Trois techniciens français ont formé des éducateurs sud-africains

Trois techniciens français ont formé des éducateurs sud-africains - -

Au cours d'une visite en juin dernier dans un township de la ville où résidaient les Bleus, Rama Yade, alors secrétaire d'Etat chargée des Sports, avait signé un programme destiné à apporter aux éducateurs sud-africains un peu du savoir-faire français. Témoignage de Nicolas Bourriquet-Cor, entraîneur varois qui a fait partie de l’aventure.

L’initiative était prévue avant le triste épisode du bus, mais elle n’en a pris que plus de sens. Mis en place par le ministère des Sports et l’Unecatef (ndlr, le syndicat des entraîneurs français), ce programme destiné à former les éducateurs de football de Knysna et des townships alentours a débuté dès novembre 2010 et s’est terminé en mai 2011. Parmi les trois éducateurs français présents sur le terrain pour former les techniciens sud-africains, Nicolas Bourriquet-Cor, un Varois de 34 ans pour qui l’aventure a été extraordinaire humainement. « Lors d’une soirée de remise des diplômes, il était important pour moi de remercier tous ces entraîneurs de leur investissement mais l’un d’eux m’a arrêté et m’a expliqué, avec les yeux un peu brillants, que c’était eux qui me remerciaient car cela faisait plus d’une trentaine d’années que personne n’était venu dans les communautés pour leur enseigner quelque chose et les écouter, confie-t-il.

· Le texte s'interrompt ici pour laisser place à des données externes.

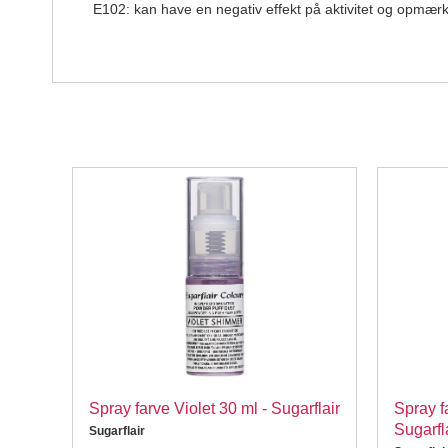
E102: kan have en negativ effekt på aktivitet og opmæ
ased,
Spray farve Violet 30 ml - Sugarflair
Spray f
Sugarfl
Sugarflair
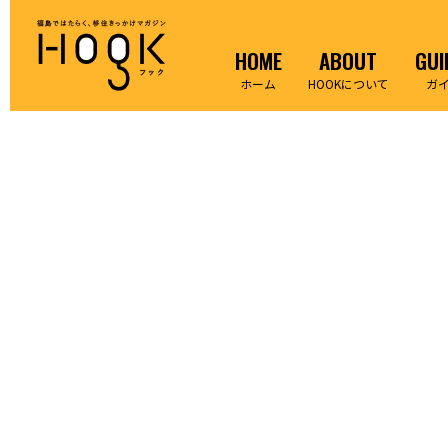
HOME
ABOUT
GUI
ホーム
HOOKについて
ガ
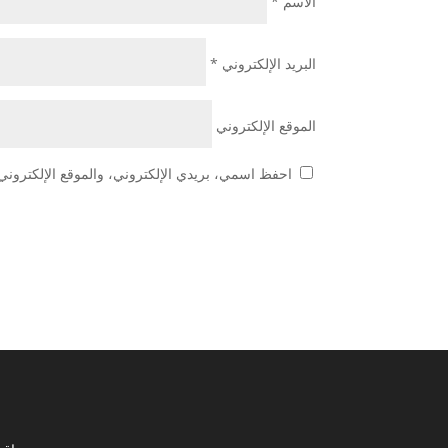
الاسم
*
البريد الإلكتروني
*
الموقع الإلكتروني
احفظ اسمي، بريدي الإلكتروني، والموقع الإلكتروني 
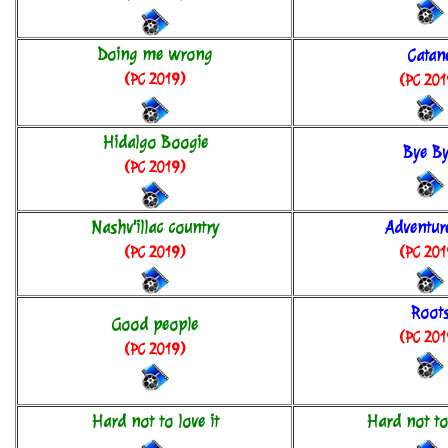
Doing me wrong
Catan
(PC 2019)
(PC 201
Hidalgo Boogie
Bye B
(PC 2019)
Nashv'illac country
Adventur
(PC 2019)
(PC 201
Root
Good people
(PC 201
(PC 2019)
Hard not to love it
Hard not to 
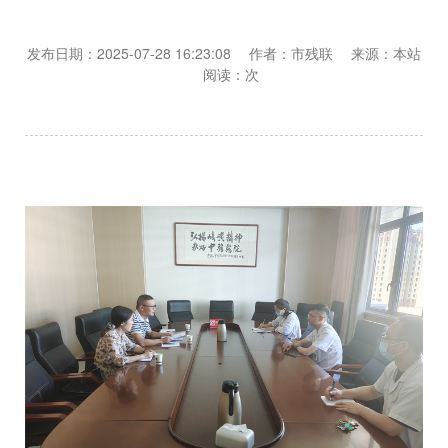
发布日期：2025-07-28 16:23:08 作者：市残联 来源：本站
阅读：
次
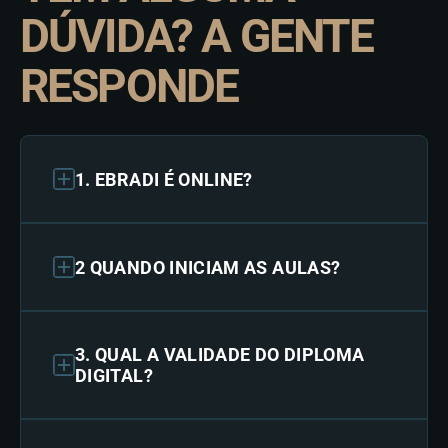
DÚVIDA? A GENTE
RESPONDE
1. EBRADI É ONLINE?
2 QUANDO INICIAM AS AULAS?
3. QUAL A VALIDADE DO DIPLOMA
DIGITAL?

Rien que pour cela, Knysna valait la peine d’être vécu. »

Deux ballons pour vingt joueurs

Si Knysna est restée tristement célèbre en France à cause de la mutinerie des joueurs tricolores qui ont refusé de s’entraîner avant leur match face à l’Afrique du Sud, l’inverse n’est pas vrai. Sur place, l’image des Bleus n’est pas écornée, selon Nicolas Bourriquet-Cor : « On n’a pas souffert d’un déficit d’image lié à l’équipe de France ». Un avantage de plus pour travailler sereinement, dans des conditions pas toujours optimales. « Il a fallu faire face au contexte local, explique l’éducateur français. La majorité des entraîneurs ont parfois un ou deux ballons pour une vingtaine de joueurs, pas de cônes et pas de dossards. Il a donc fallu adapter notre contenu de formation. » Quant à la rénovation d’un terrain, deuxième volet du projet, « cela suit son cours », selon Bourriquet-Cor. Une façon positive de chasser les vieux démons de Knysna.